French people who should remember the murderous consequences of such rhetoric during the Algerian war of independence still favor it today. They support the curtailing of civil liberties and the military strikes on ISIS in Syria. Like Americans after 9/11 they massively support their government and imagine that a military solution exists. In other words, many who derided the US for its slide towards a non-democratic society, now believe in Bush's wisdom when he declared:

"you are either with us or with the terrorists". They have forgotten their support for Villepin's famous UN speech refusing war in Iraq.

What is annihilated is, of course, subtlety and the ability to think. The glaring example of failure is right there in front of our eyes and yet we choose blindness. What the US and Russia did not manage to do in Afghanistan is promoted as a miracle cure in Syria and Iraq.

The pain and shock after the Paris massacres not only reinforce the political blindness which led leaders to choose bombing as a solution to complex issues, they legitimize the blindness toward the pain of others, as Susan Sontag, phrased it. The eternal cycle of violence, blowback and more violence has started again and is cheered by people who think bombs will "eradicate" terrorism and/or terrorists.

In France today as in the US in 2001 critics are shouted down with a silly question which thinks it is smart: "so what do you suggest we do? Nothing?" and then if critics demur they are called "appeasers, friends of the terrorists" and called every name in the book. Not knowing what to do or being gripped by terror leads many to accept doing anything, bombing everything and finding succor in more violence. France is in danger of becoming a nation of Donald Trumps (bomb the s... out of them).

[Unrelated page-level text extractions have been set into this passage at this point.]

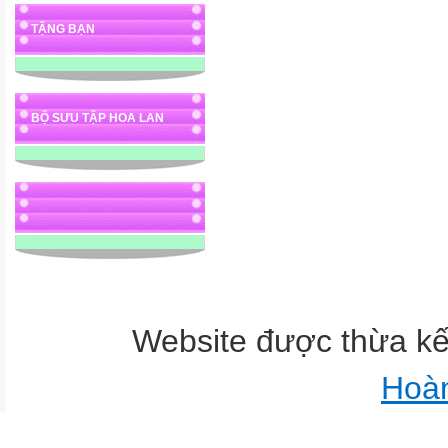
TẶNG BẠN
BỘ SƯU TẬP HOA LAN
Website được thừa k
Hoà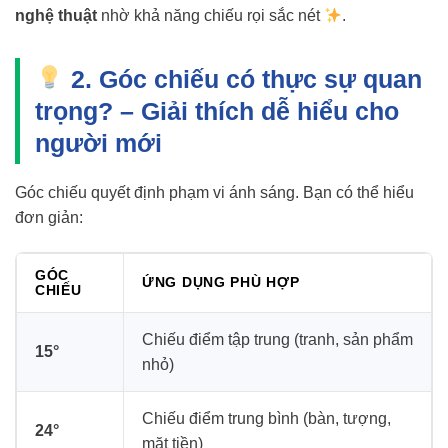
nghệ thuật
nhờ khả năng chiếu rọi sắc nét
.
2. Góc chiếu có thực sự quan
trọng? – Giải thích dễ hiểu cho
người mới
Góc chiếu quyết định phạm vi ánh sáng. Bạn có thể hiểu
đơn giản:
GÓC
ỨNG DỤNG PHÙ HỢP
CHIẾU
Chiếu điểm tập trung (tranh, sản phẩm
15°
nhỏ)
Chiếu điểm trung bình (bàn, tượng,
24°
mặt tiền)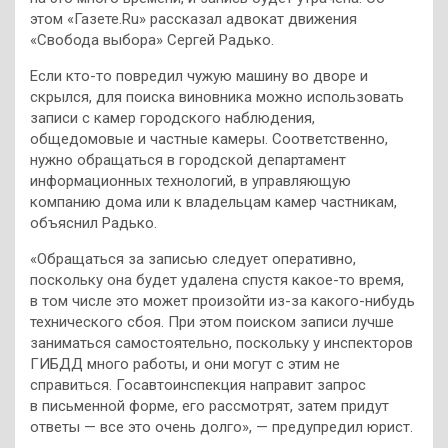
этом «Газете.Ru» рассказал адвокат движения
«Свобода выбора» Сергей Радько.
Если кто-то повредил чужую машину во дворе и
скрылся, для поиска виновника можно использовать
записи с камер городского наблюдения,
общедомовые и частные камеры. Соответственно,
нужно обращаться в городской департамент
информационных технологий, в управляющую
компанию дома или к владельцам камер частникам,
объяснил Радько.
«Обращаться за записью следует оперативно,
поскольку она будет удалена спустя какое-то время,
в том числе это может произойти из-за какого-нибудь
технического сбоя. При этом поиском записи лучше
заниматься самостоятельно, поскольку у инспекторов
ГИБДД много работы, и они могут с этим не
справиться. Госавтоинспекция направит запрос
в письменной форме, его рассмотрят, затем придут
ответы — все это очень долго», — предупредил юрист.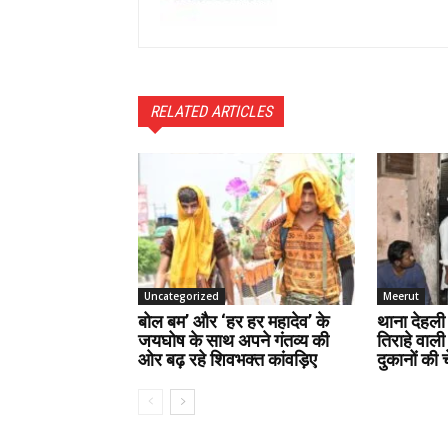
RELATED ARTICLES
Uncategorized
Meerut
बोल बम’ और ‘हर हर महादेव’ के
थाना देहली ग
जयघोष के साथ अपने गंतव्य की
तिराहे वाली 
ओर बढ़ रहे शिवभक्त कांवड़िए
दुकानों की 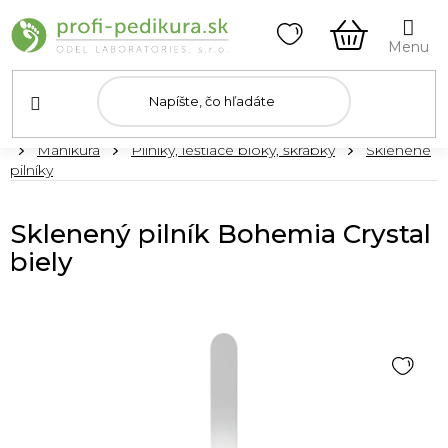
Prejsť
na
obsah
NÁKUPN
KOŠÍK
Domov
Manikúra
Pilníky, leštiace bloky, škrabky
Sklenené
pilníky
Sklenený pilník Bohemia Crystal
biely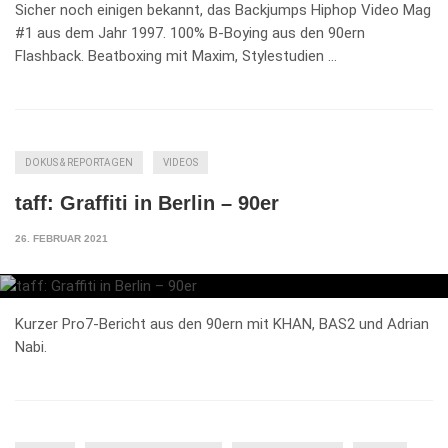
Sicher noch einigen bekannt, das Backjumps Hiphop Video Mag
#1 aus dem Jahr 1997. 100% B-Boying aus den 90ern
Flashback. Beatboxing mit Maxim, Stylestudien …
DOKUS & REPORTAGEN
VIDEOS
taff: Graffiti in Berlin – 90er
26. FEBRUAR 2021
Kurzer Pro7-Bericht aus den 90ern mit KHAN, BAS2 und Adrian
Nabi.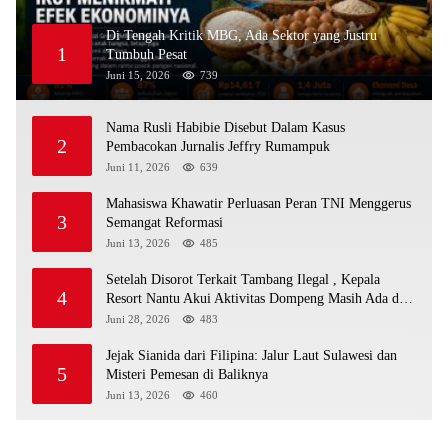
Di Tengah Kritik MBG, Ada Sektor yang Justru
1
Tumbuh Pesat
Juni 15, 2026
739
Nama Rusli Habibie Disebut Dalam Kasus
2
Pembacokan Jurnalis Jeffry Rumampuk
Juni 11, 2026
639
Mahasiswa Khawatir Perluasan Peran TNI Menggerus
3
Semangat Reformasi
Juni 13, 2026
485
Setelah Disorot Terkait Tambang Ilegal , Kepala
4
Resort Nantu Akui Aktivitas Dompeng Masih Ada di
Kawasan Konservasi
Juni 28, 2026
483
Jejak Sianida dari Filipina: Jalur Laut Sulawesi dan
5
Misteri Pemesan di Baliknya
Juni 13, 2026
460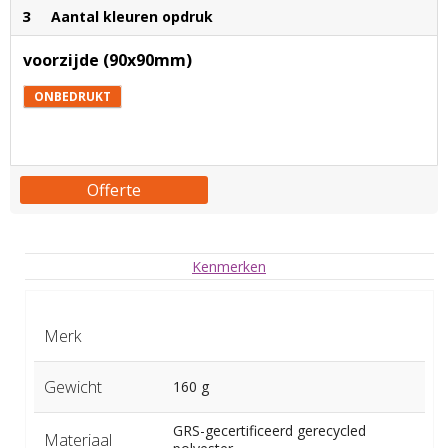
3
Aantal kleuren opdruk
voorzijde (90x90mm)
ONBEDRUKT
Offerte
Kenmerken
Merk
Gewicht
160 g
GRS-gecertificeerd gerecycled
Materiaal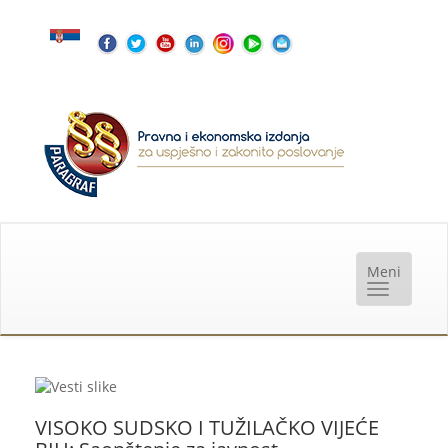
VISOKO SUDSKO I TUŽILAČKO VIJEĆE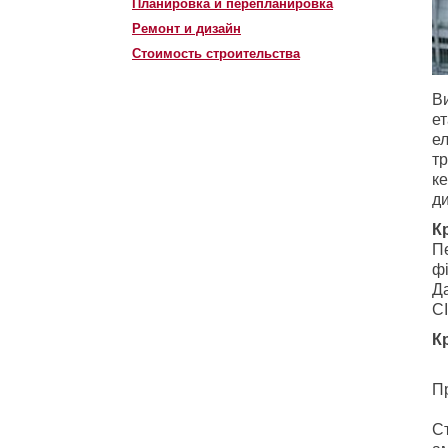
Планировка и перепланировка
Ремонт и дизайн
Стоимость строительства
В
ет
е
тр
ке
д
К
Пе
фі
Да
С
К
П
С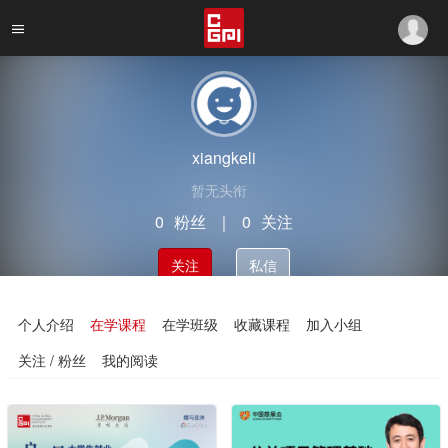
xiangkeli
暂无头衔
0
粉丝
｜
0
关注
关注
私信
个人介绍
在学课程
在学班级
收藏课程
加入小组
关注 / 粉丝
我的阅读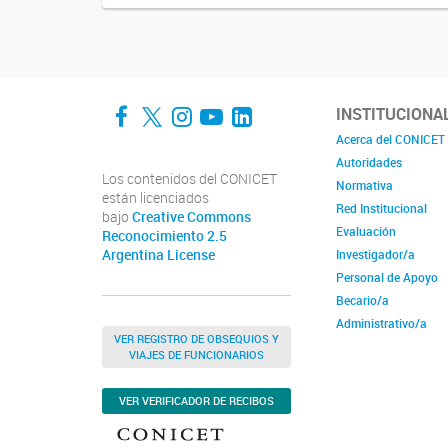
Facebook
Twitter
Instagram
YouTube
LinkedIn
INSTITUCIONA
Acerca del CONICET
Autoridades
Los contenidos del CONICET
Normativa
están licenciados
Red Institucional
bajo
Creative Commons
Evaluación
Reconocimiento 2.5
Argentina License
Investigador/a
Personal de Apoyo
Becario/a
Administrativo/a
VER REGISTRO DE OBSEQUIOS Y
VIAJES DE FUNCIONARIOS
VER VERIFICADOR DE RECIBOS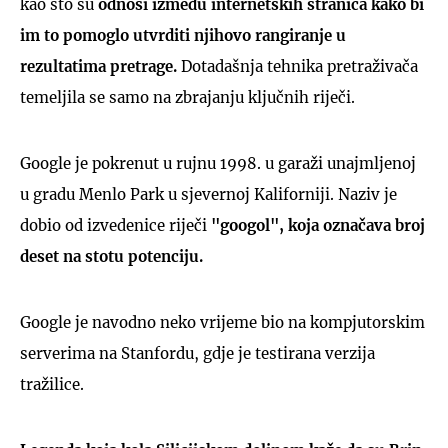
kao što su
odnosi između internetskih stranica kako bi
im to pomoglo utvrditi njihovo rangiranje u
rezultatima pretrage.
Dotadašnja tehnika pretraživača
temeljila se samo na zbrajanju ključnih riječi.
Google je pokrenut u rujnu 1998. u garaži unajmljenoj
u gradu Menlo Park u sjevernoj Kaliforniji. Naziv je
dobio od izvedenice riječi
"googol", koja označava broj
deset na stotu potenciju.
Google je navodno neko vrijeme bio na kompjutorskim
serverima na Stanfordu, gdje je testirana verzija
tražilice.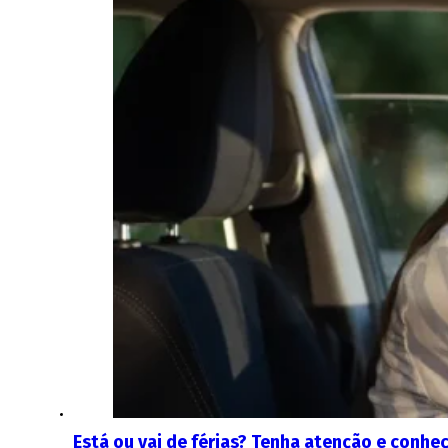
Está ou vai de férias? Tenha atenção e conhe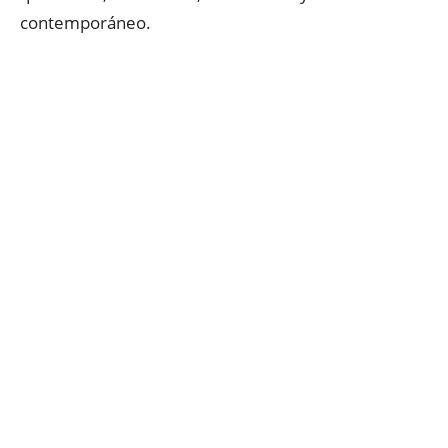
contemporáneo.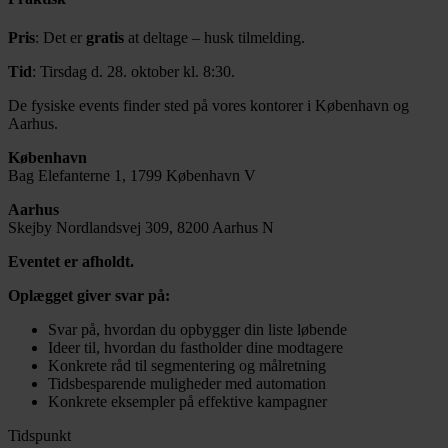
Pris
: Det er
gratis
at deltage – husk tilmelding.
Tid
: Tirsdag d. 28. oktober kl. 8:30.
De fysiske events finder sted på vores kontorer i København og
Aarhus.
København
Bag Elefanterne 1, 1799 København V
Aarhus
Skejby Nordlandsvej 309, 8200 Aarhus N
Eventet er afholdt.
Oplægget giver svar på:
Svar på, hvordan du opbygger din liste løbende
Ideer til, hvordan du fastholder dine modtagere
Konkrete råd til segmentering og målretning
Tidsbesparende muligheder med automation
Konkrete eksempler på effektive kampagner
Tidspunkt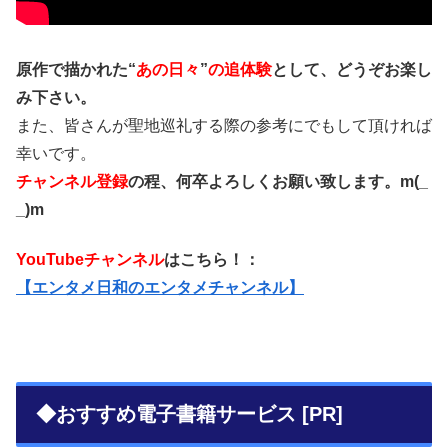
原作で描かれた“
あの日々
”
の追体験
として、どうぞお楽し
み下さい。
また、皆さんが聖地巡礼する際の参考にでもして頂ければ
幸いです。
チャンネル登録
の程、何卒よろしくお願い致します。m(_
_)m
YouTubeチャンネル
はこちら！：
【エンタメ日和のエンタメチャンネル】
◆おすすめ電子書籍サービス [PR]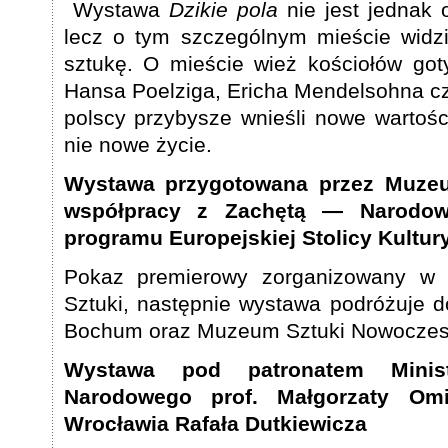
Wystawa
Dzikie pola
nie jest jednak 
lecz o tym szczególnym mieście widz
sztukę. O mieście wież kościołów go
Hansa Poelziga, Ericha Mendelsohna c
polscy przybysze wnieśli nowe wartośc
nie nowe życie.
Wystawa przygotowana przez Muze
współpracy z Zachętą — Narodow
programu Europejskiej Stolicy Kultu
Pokaz premierowy zorganizowany w 
Sztuki, następnie wystawa podróżuje 
Bochum oraz Muzeum Sztuki Nowoczesn
Wystawa pod patronatem Minist
Narodowego prof. Małgorzaty Omi
Wrocławia Rafała Dutkiewicza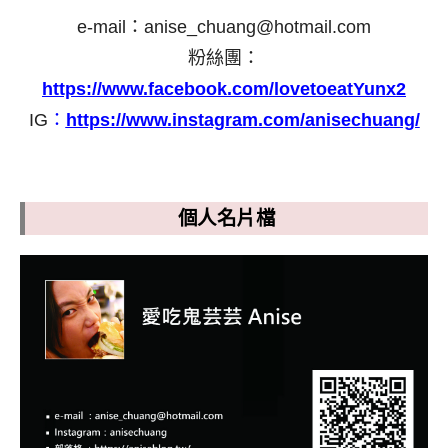
e-mail：
anise_chuang@hotmail.com
粉絲團：
https://www.facebook.com/lovetoeatYunx2
IG
：
https://www.instagram.com/anisechuang/
個人名片檔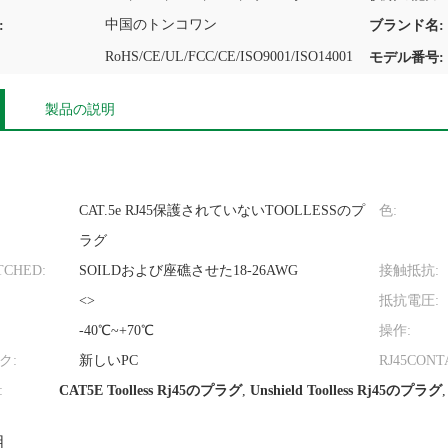
中国のトンコワン
:
ブランド名:
RoHS/CE/UL/FCC/CE/ISO9001/ISO14001
モデル番号:
製品の説明
CAT.5e RJ45保護されていないTOOLLESSのプ
色:
ラグ
TCHED:
SOILDおよび座礁させた18-26AWG
接触抵抗:
<>
抵抗電圧:
-40℃~+70℃
操作:
ク:
新しいPC
RJ45CON
:
CAT5E Toolless Rj45のプラグ
,
Unshield Toolless Rj45のプラグ
明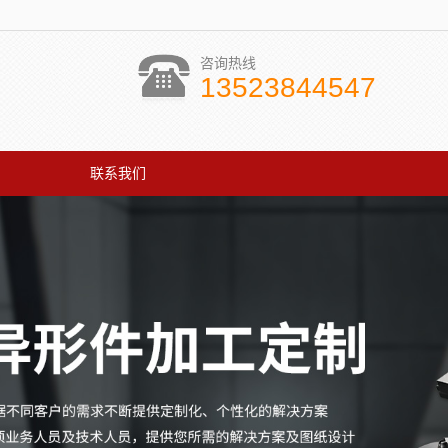
咨询热线
13523844547
联系我们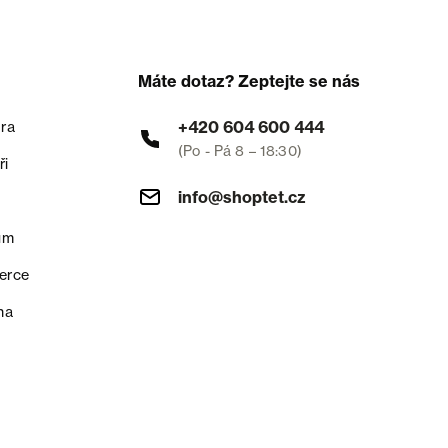
Máte dotaz? Zeptejte se nás
+420 604 600 444
ra
(Po - Pá 8 – 18:30)
ři
info@shoptet.cz
um
erce
na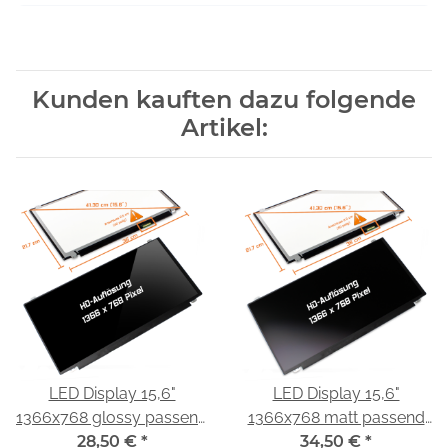
Kunden kauften dazu folgende
Artikel:
LED Display 15,6"
LED Display 15,6"
1366x768 glossy passend
1366x768 matt passend
für LG Display LP156WH3
28,50 €
*
für LG Display LP156WH3
34,50 €
*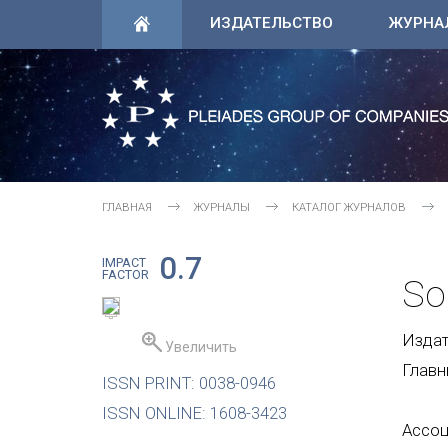
ИЗДАТЕЛЬСТВО
ЖУРНА
ГЛАВНАЯ
ЖУРНАЛЫ
КАТАЛОГ ЖУРНАЛОВ
0.7
IMPACT
FACTOR
So
Издате
Увеличить
Главн
ISSN PRINT: 0038-0946
ISSN ONLINE: 1608-3423
Ассоц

More war and more violence have been tried and always produced well more war and more violence notably more terror attacks. Yet the urge to bomb and destroy seems to be stronger. "Bomb; bomb, bomb Iran" McCain sang and now the tune is on everyone's lips but applied to ISIS. Suddenly the world has become Manichean, we, like George Bush, "know we are good" and we are getting ready to fight evil. Our responsibilities in the current mess disappear, our foreign policy had nothing to do with terror and deteriorating social conditions in our society do not matter, the weapons we sell to Saudi Arabia do not figure in dominant discourse, nor does Saudi funding of the radical groups that turn against France. Turkey's double game of bashing the Kurds while fostering ISIS even though it claims to fight it is also absent from media reports. There are just the good people versus the evil ones. The good cultured people vs. the scumbags or assholes.And, of course, if one limits oneself to the victims of the Paris terror attacks, innocents in cafés vs. the Kalashnikov-waving killers, this good vs. evil presentation is apt (though calling criminals just "scumbags" is too nice). When it is applied to foreign policy it becomes totally wrong. Those we (France, the West, Russia,) kill are forgotten and we forget the backlash and blowback we inevitably cause with our military hardware and our mental mush.

All asymmetrical wars in the recent past have been lost by the big powers, terrorism is flourishing after Iraq and in spite of drones but we do not learn anything from history and we rush to commit the same mistakes and accelerate the spiral of violence.

The "eradicators" as Robert Gates could have said "need to have their heads examined". They dream of genocide, sow the wind of "annihilation" and reap the whirlwinds of multiple terror attacks and yet they allow their guts to dominate their brains. They get drunk on their thirst for revenge even when the end point of further disaster is known to their non-reptilian brains. We know that it is precisely what terror groups want. The American experience has taught us that Guantanamo and drones are the best recruiting agents for terrorists. We also know that macho militarism is one step in the dance of death our leaders have decided to engage in with al Qaeda or ISIS. Those who claim to protect us from the terrorists are the chief promoters of terror and therefore the "disasters of war".